Effect of Graft and Early Posttransplantation Invariant Natural Killer T Cells on Disease Relapse Post Allogeneic Hematopoeitic Cell Transplantation

Invariant natural killer cells are immunomodulatory T cells with a proven effect in Graft versus Host disease. Recent data have shown that the infused iNKT cell dose is associated with decreased risk of aGVHD in matched sibling graft recipients. This study was conducted to assess the effect of the infused iNKT cell dose and early INKT recover at day 30 and 60 post HCT on relapse and GVHD. We also assessed the effect of INKT cells among patients receiving thymoglobulin as part of their HCT protocol.
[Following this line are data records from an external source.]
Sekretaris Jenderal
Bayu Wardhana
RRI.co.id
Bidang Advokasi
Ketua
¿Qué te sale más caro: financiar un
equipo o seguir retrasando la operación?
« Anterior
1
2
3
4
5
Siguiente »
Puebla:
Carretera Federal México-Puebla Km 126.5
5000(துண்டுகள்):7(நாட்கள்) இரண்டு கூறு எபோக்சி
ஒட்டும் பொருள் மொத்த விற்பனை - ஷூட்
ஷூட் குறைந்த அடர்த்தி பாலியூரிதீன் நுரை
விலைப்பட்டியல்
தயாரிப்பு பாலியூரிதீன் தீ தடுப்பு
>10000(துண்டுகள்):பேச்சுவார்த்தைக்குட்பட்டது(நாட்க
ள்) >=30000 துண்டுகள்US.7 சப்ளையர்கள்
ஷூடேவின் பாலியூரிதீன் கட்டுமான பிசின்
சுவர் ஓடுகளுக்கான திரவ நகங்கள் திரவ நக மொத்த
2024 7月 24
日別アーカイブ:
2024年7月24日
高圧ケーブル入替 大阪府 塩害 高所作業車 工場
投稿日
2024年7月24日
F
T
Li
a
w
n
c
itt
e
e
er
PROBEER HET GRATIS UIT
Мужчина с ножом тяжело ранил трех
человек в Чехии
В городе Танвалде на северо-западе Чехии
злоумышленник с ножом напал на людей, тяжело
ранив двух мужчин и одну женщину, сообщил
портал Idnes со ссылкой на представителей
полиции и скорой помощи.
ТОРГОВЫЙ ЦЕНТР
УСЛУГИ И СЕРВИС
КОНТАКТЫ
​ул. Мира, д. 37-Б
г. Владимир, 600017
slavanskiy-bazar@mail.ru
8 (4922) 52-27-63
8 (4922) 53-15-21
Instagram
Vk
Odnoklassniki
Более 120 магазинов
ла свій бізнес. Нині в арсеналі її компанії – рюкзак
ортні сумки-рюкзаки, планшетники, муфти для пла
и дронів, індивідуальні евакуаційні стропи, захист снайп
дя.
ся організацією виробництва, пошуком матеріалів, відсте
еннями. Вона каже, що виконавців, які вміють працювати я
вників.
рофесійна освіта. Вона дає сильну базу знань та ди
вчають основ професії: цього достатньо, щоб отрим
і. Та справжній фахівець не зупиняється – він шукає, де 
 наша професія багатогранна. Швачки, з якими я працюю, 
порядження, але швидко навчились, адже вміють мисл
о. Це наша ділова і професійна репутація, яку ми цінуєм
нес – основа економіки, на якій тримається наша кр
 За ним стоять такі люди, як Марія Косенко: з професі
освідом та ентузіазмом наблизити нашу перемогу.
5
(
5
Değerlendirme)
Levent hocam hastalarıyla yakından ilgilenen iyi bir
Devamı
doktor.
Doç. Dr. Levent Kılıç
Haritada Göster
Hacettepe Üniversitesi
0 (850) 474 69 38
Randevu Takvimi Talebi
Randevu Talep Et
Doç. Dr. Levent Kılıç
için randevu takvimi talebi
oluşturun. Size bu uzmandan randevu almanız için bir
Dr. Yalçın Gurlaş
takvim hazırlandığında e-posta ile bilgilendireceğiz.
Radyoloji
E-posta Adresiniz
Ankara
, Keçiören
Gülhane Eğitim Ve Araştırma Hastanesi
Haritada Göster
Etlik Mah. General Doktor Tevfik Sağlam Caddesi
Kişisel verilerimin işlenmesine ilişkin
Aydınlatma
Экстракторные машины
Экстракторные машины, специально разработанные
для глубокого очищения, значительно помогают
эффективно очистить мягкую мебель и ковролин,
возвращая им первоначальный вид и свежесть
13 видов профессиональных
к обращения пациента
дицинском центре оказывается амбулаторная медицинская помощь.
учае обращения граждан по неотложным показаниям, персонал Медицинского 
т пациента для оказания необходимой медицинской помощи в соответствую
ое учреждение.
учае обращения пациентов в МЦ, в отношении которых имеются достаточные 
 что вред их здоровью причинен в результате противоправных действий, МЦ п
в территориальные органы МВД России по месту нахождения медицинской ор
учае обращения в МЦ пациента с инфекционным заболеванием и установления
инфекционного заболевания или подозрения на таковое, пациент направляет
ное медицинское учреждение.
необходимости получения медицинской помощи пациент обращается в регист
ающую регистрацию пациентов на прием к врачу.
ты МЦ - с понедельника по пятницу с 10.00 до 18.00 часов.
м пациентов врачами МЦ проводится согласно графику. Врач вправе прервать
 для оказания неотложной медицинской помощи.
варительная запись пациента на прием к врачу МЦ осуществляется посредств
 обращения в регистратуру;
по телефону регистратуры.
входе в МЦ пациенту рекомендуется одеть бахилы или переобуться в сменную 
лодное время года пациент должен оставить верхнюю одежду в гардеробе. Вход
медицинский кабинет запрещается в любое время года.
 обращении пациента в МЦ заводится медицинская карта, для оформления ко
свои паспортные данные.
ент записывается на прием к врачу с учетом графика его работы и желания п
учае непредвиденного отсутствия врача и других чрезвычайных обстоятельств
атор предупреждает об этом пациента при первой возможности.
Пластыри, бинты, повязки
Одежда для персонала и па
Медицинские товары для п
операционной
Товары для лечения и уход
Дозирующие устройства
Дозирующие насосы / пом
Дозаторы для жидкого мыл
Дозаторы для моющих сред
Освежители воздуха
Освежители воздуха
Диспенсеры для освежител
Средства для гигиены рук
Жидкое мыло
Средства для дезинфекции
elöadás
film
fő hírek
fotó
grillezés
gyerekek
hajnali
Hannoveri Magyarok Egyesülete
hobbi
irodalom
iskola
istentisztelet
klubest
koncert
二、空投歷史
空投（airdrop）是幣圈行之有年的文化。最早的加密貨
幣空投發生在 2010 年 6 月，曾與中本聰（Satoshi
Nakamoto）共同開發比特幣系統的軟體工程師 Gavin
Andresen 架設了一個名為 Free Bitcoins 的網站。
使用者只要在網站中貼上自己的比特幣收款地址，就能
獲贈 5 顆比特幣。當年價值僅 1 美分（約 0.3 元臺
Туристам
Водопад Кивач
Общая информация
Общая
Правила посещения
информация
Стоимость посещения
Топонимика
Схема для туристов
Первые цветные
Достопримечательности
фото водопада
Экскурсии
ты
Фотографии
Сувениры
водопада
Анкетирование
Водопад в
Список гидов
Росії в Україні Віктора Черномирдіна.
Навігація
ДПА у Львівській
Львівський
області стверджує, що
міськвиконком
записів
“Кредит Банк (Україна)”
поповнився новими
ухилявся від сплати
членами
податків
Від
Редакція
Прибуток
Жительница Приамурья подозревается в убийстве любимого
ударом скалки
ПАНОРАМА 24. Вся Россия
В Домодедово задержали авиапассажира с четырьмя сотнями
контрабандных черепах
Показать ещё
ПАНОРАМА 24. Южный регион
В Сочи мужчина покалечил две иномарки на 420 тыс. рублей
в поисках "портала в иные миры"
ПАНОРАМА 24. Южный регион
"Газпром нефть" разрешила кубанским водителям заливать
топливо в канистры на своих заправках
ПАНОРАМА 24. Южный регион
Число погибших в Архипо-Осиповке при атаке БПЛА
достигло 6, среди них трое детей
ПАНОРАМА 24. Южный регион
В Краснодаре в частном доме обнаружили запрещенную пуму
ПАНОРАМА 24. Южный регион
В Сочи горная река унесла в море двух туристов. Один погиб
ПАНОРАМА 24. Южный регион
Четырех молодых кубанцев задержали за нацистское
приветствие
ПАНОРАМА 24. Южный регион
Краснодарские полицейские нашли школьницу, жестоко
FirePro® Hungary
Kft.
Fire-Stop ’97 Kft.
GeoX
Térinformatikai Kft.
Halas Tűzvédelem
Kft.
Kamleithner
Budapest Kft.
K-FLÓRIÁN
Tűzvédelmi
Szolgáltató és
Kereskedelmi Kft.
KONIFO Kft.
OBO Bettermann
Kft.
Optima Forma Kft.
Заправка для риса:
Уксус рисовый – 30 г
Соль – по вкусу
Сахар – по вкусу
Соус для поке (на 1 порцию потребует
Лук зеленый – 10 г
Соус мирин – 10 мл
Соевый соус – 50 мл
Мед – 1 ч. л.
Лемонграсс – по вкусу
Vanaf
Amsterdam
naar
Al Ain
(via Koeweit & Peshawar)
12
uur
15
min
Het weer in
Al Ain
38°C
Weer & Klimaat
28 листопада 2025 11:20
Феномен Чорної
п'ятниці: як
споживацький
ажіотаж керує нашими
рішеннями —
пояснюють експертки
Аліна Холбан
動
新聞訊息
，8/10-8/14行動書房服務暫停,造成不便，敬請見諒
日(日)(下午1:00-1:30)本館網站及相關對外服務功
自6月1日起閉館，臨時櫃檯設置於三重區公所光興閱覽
Methods: 48 adult allogeneic HCT recipients were enrolled on a single arm prospective trial between 2012 and 2014. All donors were mobilized with G-CSF per institutional and NMDP guidelines. Conditioning regimen consisted of Flu/Bu4 in the myeloablative setting and flu/Bu2 in RIC setting. Thymoglobulin at 1.5mg/kg/day x3 days was used for unrelated donor recipients. A small portion (2.5mL) of the donor peripheral blood stem cell product was collected prior to transplant and recipient peripheral blood (~10 mL) was collected on days +30, and +60 post HCT. Flow cytometric analysis was performed on the samples with an antibody cocktail that contained the following pre-conjugated monoclonal antibodies: CD56-PE (Miltenyi Biotech, Auburn, CA), CD3-APC, CD16-FITC, (Beckman Coulter, Brea, CA), CD19-PE-CY7 (BD Biosciences, San Jose, CA). For iNKT analysis and for CD4/CD8 analysis, 2 x 10⁶ total cells were stained with CD3-APC, TCR Vα24-PE, TCR Vβ11-FITC (Beckman Coulter), CD4-APC-H7 and CD8-PE-CY7 (BD Biosciences). Data were acquired using BD FACSCanto II and analyzed with the FACSDiva software (BD Biosciences) to quantify CD3+ T cells, CD3+ CD56+ NK-like T cells, CD56+ CD16+ and CD56+ CD16- NK cells as well as CD19+ B cells. INKTs were quantified as CD3+, TCR Vα+, TCR Vβ+ lymphocytes. A total of 30,000 lymphocytes were collected for NK, T, and Bcell analysis. For iNKT, an end point of 200 iNKT or 500,000 total events was set. The graft and early cell subsets were assessed for their impact on acute GVHD and relapse.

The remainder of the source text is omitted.